As promised, I thought that I would give you my further thoughts in relation to the Additional Dwelling Supplement. As readers of my blogs know, I am against this supplement as I feel 1) it will cause a manipulation of the market, 2) there will be unintended consequences and 3) it will put a brake on property investors buying certain properties which will have a blocking effect on the housing market, rather than the freeing up that was intended. I will answer these points in order:-
- Manipulation of the Market – I can confirm from personal experience, and also from speaking to other property lawyers, that there was a massive increase in the number of property investors purchasing investment properties in February and March of this year, prior to the introduction of the surcharge. In my own local area of Dundee and Angus there was a 45% increase in the number of flats sold in March. I have also been acting for a number of clients across Scotland and had to deal with rapidly increasing prices and competitive situations.

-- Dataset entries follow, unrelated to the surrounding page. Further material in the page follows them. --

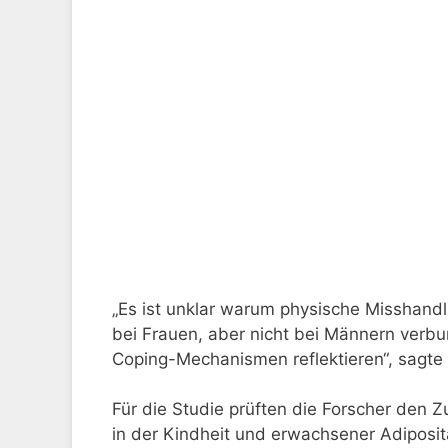
„Es ist unklar warum physische Misshandlu
bei Frauen, aber nicht bei Männern verbu
Coping-Mechanismen reflektieren“, sagte
Für die Studie prüften die Forscher de
in der Kindheit und erwachsener Adiposit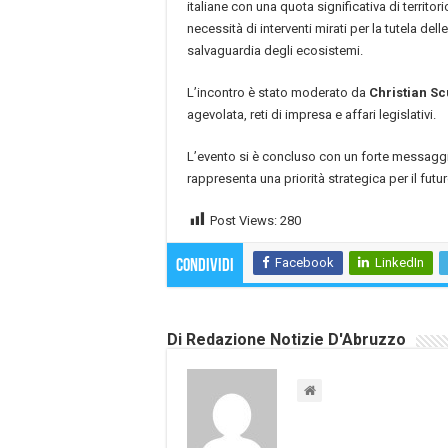
italiane con una quota significativa di territor
necessità di interventi mirati per la tutela delle
salvaguardia degli ecosistemi.
L’incontro è stato moderato da
Christian Scu
agevolata, reti di impresa e affari legislativi.
L’evento si è concluso con un forte messaggio
rappresenta una priorità strategica per il futur
Post Views:
280
Facebook
LinkedIn
Condividi
Di Redazione Notizie D'Abruzzo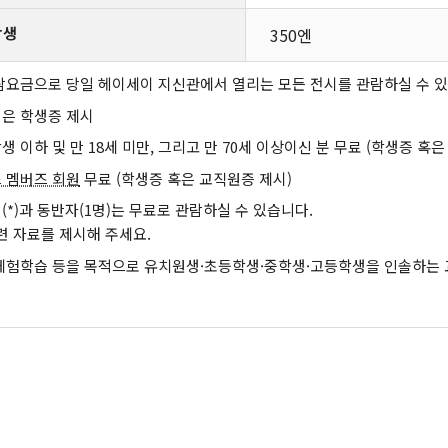
학생
350엔
람요금으로 당일 헤이세이 지신관에서 열리는 모든 전시를 관람하실 수 있
은 학생증 제시
생 이하 및 만 18세 미만, 그리고 만 70세 이상이신 분 무료 (학생증 혹은
 멤버즈 회원
무료 (학생증 혹은 교직원증 제시)
(*)과 동반자(1명)는 무료로 관람하실 수 있습니다.
 관련 자료를 제시해 주세요.
체험학습 등을 목적으로 유치원생·초등학생·중학생·고등학생을 인솔하는 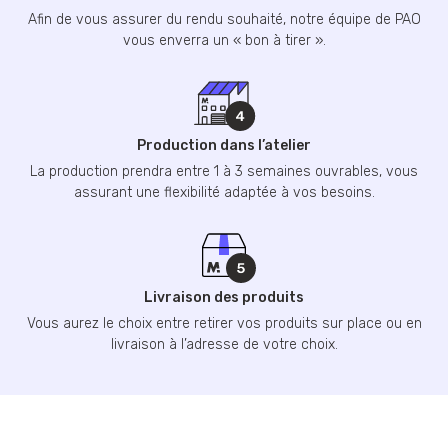
Afin de vous assurer du rendu souhaité, notre équipe de PAO
vous enverra un « bon à tirer ».
Production dans l’atelier
La production prendra entre 1 à 3 semaines ouvrables, vous
assurant une flexibilité adaptée à vos besoins.
Livraison des produits
Vous aurez le choix entre retirer vos produits sur place ou en
livraison à l’adresse de votre choix.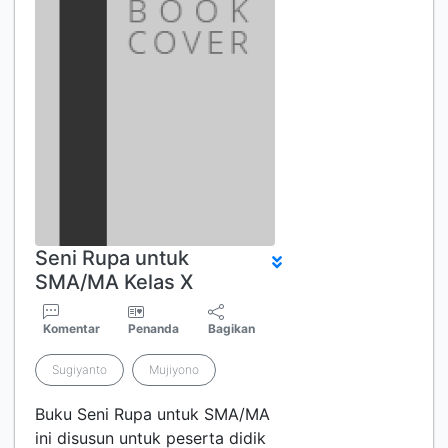
Seni Rupa untuk
SMA/MA Kelas X
Komentar
Penanda
Bagikan
Sugiyanto
Mujiyono
Buku Seni Rupa untuk SMA/MA
ini disusun untuk peserta didik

- Unintended Consequences – Clients may want to assist a child in buying a property and the only option may be to incorporate themselves onto the Title – this will now carry an extra 3% charge. Similarly, a separating couple where the person leaving the matrimonial home needs to buy another property will now incur the 3% charge. The unfairness of the system seems very clear to me.
- Blocking of the Housing Market – The surcharge was intended to price property investors out of the market to make it easier for first time buyers but in my experience, investors are generally not purchasing the types of properties that would be of interest to first time buyers. All that’s happened is there’s now a swathe of sellers who no longer have the property investors looking at their property or if they do, the investor has factored in the 3% charge. This is perhaps not true in all cases as there will be some instances where it will be easier for first time buyers to step on the ladder because they are not competing with property investors, but I would suggest that this will be by far the minority of cases. A drying up of the supply of rented properties will increase rents meaning it will be harder for people to save the requisite deposit to allow them on the property ladder. I would hope that the Government would use some of the 3% surcharge to fund a scheme to assist first time buyers gain access to 95% loan to value mortgages, thus minimising their deposit to 5%.
I was also very interested to read an article by Phillip Aldrick in The Times on Saturday 23rd April. The article was based on the introduction of a Land Bank Tax – a stick to encourage developers to begin developing properties to feed into the market. This would have the benefit of alleviating the shortage of houses throughout the UK and would also help control prices, which continue to soar due to lack of supply. I would agree with this policy. He concluded:-
“Taxes are not just about revenues, they can be used to change behaviour. Get a Land Bank policy right and it might not raise a penny but it could turn Britain’s dream of more houses into reality”.
In conclusion, I would urge the Government to rethink the Additional Dwelling Surcharge, introduce a Land Bank Tax and also change the Capital Gains Tax policies in relation to properties, using the extra funds raised to create a first time buyer fund.